I was homeschooled except for 6th-8th grade. I absolutely hated the public school experience, because most of the time there were things I was much more interested in doing than sitting at a desk doing boring things. Reading, for one.
But I also hated mathematics. Nobody could give me a good reason for why I should need to care about math, and I hated Saxon math (the homeschool math curriculum of choice, it seems like.) When I got to be homeschooled again, I would drag my feet a lot when it came to math, and by the time I was 16 I think my mom pretty much gave up on trying to get me to do math.
But at 16 I also took programming courses as the local tech college.
When I was 21, I finally decided it was time for college (well, actually it was really more some prodding from my parents, but I didn't really have anything better to do). I got a 25 composite on my ACT, with an 18 in math. Had my math scores been more in line with the rest of my scores I would have been closer to a 30 composite. That really wasn't anything new, though. My reading comprehension had always been in the high 80s-90 percentile. Science behind that.
So arguably I had really sucky grades.
However, when I started college I decided to give math a shot and discovered it was fun. I got almost all A's in my math classes, including Cal I, Cal II, and Linear Algebra. I ended out graduating with honors, even after taking 25 credit hours my final semester.
My problem? As a teenager I had a hard time seeing the benefit of learning things, like math. I didn't find it interesting, useful, or exciting. And honestly there are very few things about math that have been applicable to my life as a software developer - besides the general ability to take a look at a complex problem and break it down into less complicated parts.
I suspect that your child has the same issue - they're not motivated because they don't see how X, Y, or Z would be useful to them in their life, the things that they want to do.
What motivates your child? What causes their eyes to light up? What kinds of things do they do when they don't have anything to do?
Figure out how these other principles apply. And if you can't figure out how they apply, be honest. Just say, "You know what, being able to do multi-variable calculus probably won't make life as a fast-food clerk any better. But what it will do is show your employer that you will still do things that need to be done, even if they're not the exciting parts. And until you can pay your own bills, this is what we expect out of you."
Also, ask what they need, and listen.
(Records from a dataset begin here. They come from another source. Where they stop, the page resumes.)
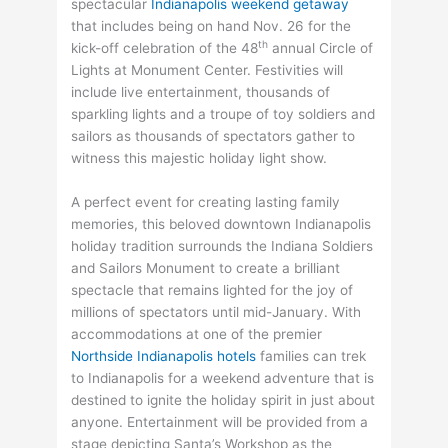
spectacular
Indianapolis weekend getaway
that includes being on hand Nov. 26 for the
th
kick-off celebration of the 48
annual Circle of
Lights at Monument Center. Festivities will
include live entertainment, thousands of
sparkling lights and a troupe of toy soldiers and
sailors as thousands of spectators gather to
witness this majestic holiday light show.
A perfect event for creating lasting family
memories, this beloved downtown Indianapolis
holiday tradition surrounds the Indiana Soldiers
and Sailors Monument to create a brilliant
spectacle that remains lighted for the joy of
millions of spectators until mid-January. With
accommodations at one of the premier
Northside Indianapolis hotels
families can trek
to Indianapolis for a weekend adventure that is
destined to ignite the holiday spirit in just about
anyone. Entertainment will be provided from a
stage depicting Santa’s Workshop as the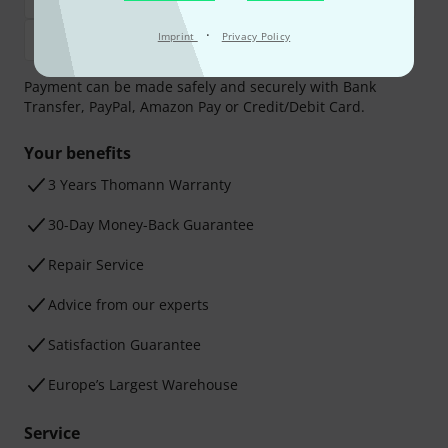
·
Imprint
Privacy Policy
Payment can be made safely and securely with Bank
Transfer, PayPal, Amazon Pay or Credit/Debit Card.
Your benefits
3 Years Thomann Warranty
30-Day Money-Back Guarantee
Repair Service
Advice from our experts
Satisfaction Guarantee
Europe’s Largest Warehouse
Service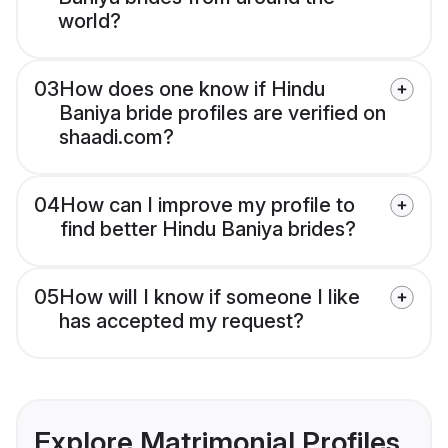
world?
03
How does one know if Hindu
Baniya bride profiles are verified on
shaadi.com?
04
How can I improve my profile to
find better Hindu Baniya brides?
05
How will I know if someone I like
has accepted my request?
Explore Matrimonial Profiles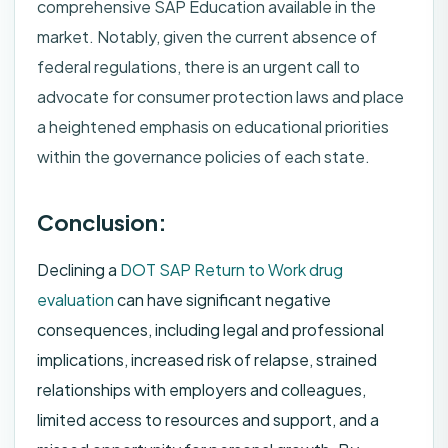
comprehensive SAP Education available in the
market. Notably, given the current absence of
federal regulations, there is an urgent call to
advocate for consumer protection laws and place
a heightened emphasis on educational priorities
within the governance policies of each state.
Conclusion:
Declining a
DOT SAP Return to Work drug
evaluation
can have significant negative
consequences, including legal and professional
implications, increased risk of relapse, strained
relationships with employers and colleagues,
limited access to resources and support, and a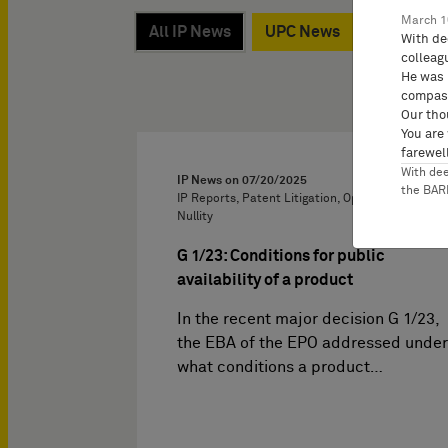
March 1
All IP News
UPC News
Kossak, 
With de
colleag
He was 
compass
Our tho
You are
farewell
With de
IP News on
07/20/2025
the BA
IP Reports, Patent Litigation, Oppositions and
Nullity
G 1/23: Conditions for public
availability of a product
In the recent major decision G 1/23,
the EBA of the EPO addressed under
what conditions a product…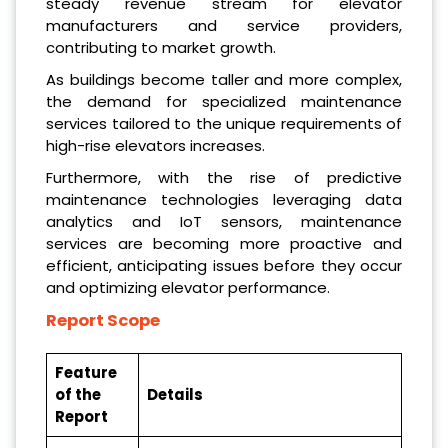
steady revenue stream for elevator
manufacturers and service providers,
contributing to market growth.
As buildings become taller and more complex,
the demand for specialized maintenance
services tailored to the unique requirements of
high-rise elevators increases.
Furthermore, with the rise of predictive
maintenance technologies leveraging data
analytics and IoT sensors, maintenance
services are becoming more proactive and
efficient, anticipating issues before they occur
and optimizing elevator performance.
Report Scope
Feature
of the
Details
Report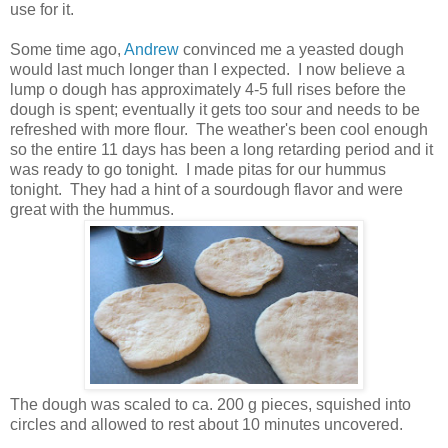
use for it.
Some time ago,
Andrew
convinced me a yeasted dough
would last much longer than I expected. I now believe a
lump o dough has approximately 4-5 full rises before the
dough is spent; eventually it gets too sour and needs to be
refreshed with more flour. The weather's been cool enough
so the entire 11 days has been a long retarding period and it
was ready to go tonight. I made pitas for our hummus
tonight. They had a hint of a sourdough flavor and were
great with the hummus.
The dough was scaled to ca. 200 g pieces, squished into
circles and allowed to rest about 10 minutes uncovered.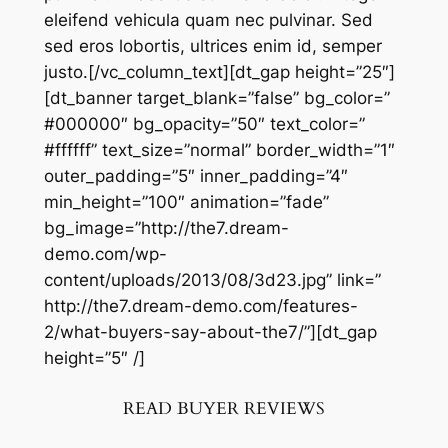
eleifend vehicula quam nec pulvinar. Sed
sed eros lobortis, ultrices enim id, semper
justo.[/vc_column_text][dt_gap height=”25″]
[dt_banner target_blank=”false” bg_color=”
#000000″ bg_opacity=”50″ text_color=”
#ffffff” text_size=”normal” border_width=”1″
outer_padding=”5″ inner_padding=”4″
min_height=”100″ animation=”fade”
bg_image=”http://the7.dream-
demo.com/wp-
content/uploads/2013/08/3d23.jpg” link=”
http://the7.dream-demo.com/features-
2/what-buyers-say-about-the7/”][dt_gap
height=”5″ /]
READ BUYER REVIEWS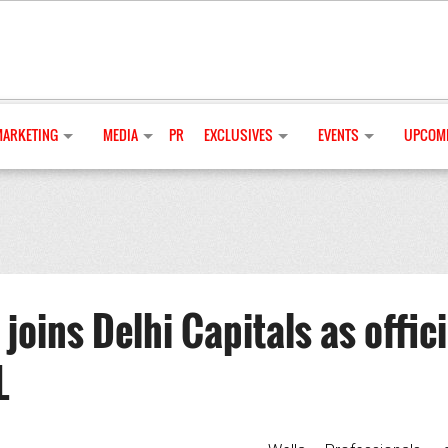
MARKETING
MEDIA
PR
EXCLUSIVES
EVENTS
UPCOMI
joins Delhi Capitals as offici
L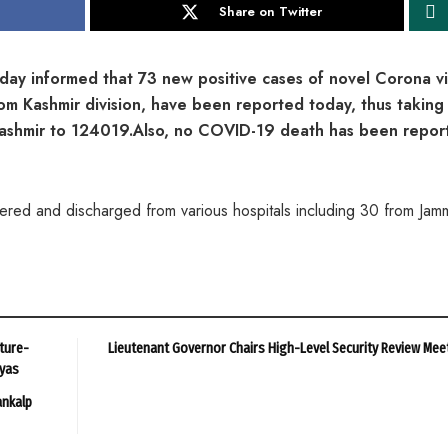
Share on Twitter
 informed that 73 new positive cases of novel Corona vi
om Kashmir division, have been reported today, thus taking
 Kashmir to 124019.Also, no COVID-19 death has been repor
ed and discharged from various hospitals including 30 from Jam
ture-
Lieutenant Governor Chairs High-Level Security Review Mee
ayas
ankalp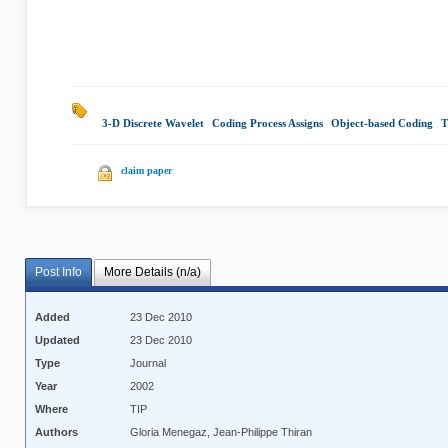
3-D Discrete Wavelet
|
Coding Process Assigns
|
Object-based Coding
|
T
claim paper
Post Info
More Details (n/a)
Added
23 Dec 2010
Updated
23 Dec 2010
Type
Journal
Year
2002
Where
TIP
Authors
Gloria Menegaz, Jean-Philippe Thiran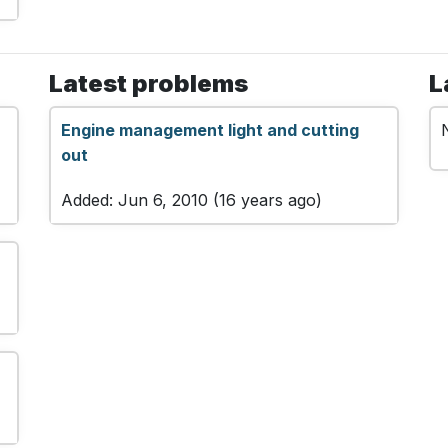
Latest problems
L
Engine management light and cutting
out
Added: Jun 6, 2010 (16 years ago)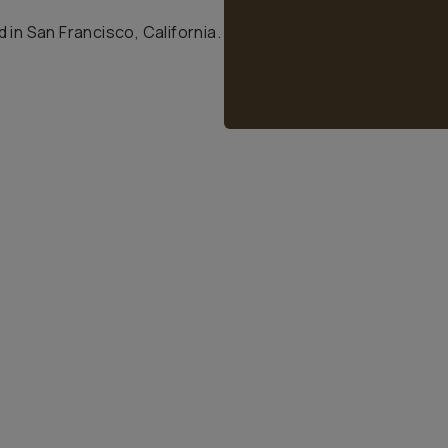
 in San Francisco, California.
Another anecdote - my mom used to get so frustrated because she would ask me to do something and I'd say, "Yeah, uh-huh, sure," and then go right back to playing my video game or chatting with friends. Until I realized that what I needed was just a self-imposed time limit. So I had her ask, "The garbage needs to be taken out. When can you do that?"
By asking me when, it forced me to engage and make a decision. Sometimes I would say, "I can do it right now." Other times I would say, "Uh... I'll get it done by 3:30, I'm in the middle of this thing."
She listened to what I needed, and it made her life better because she didn't have to continually hound me, and it made my life better because she wasn't continually hounding me.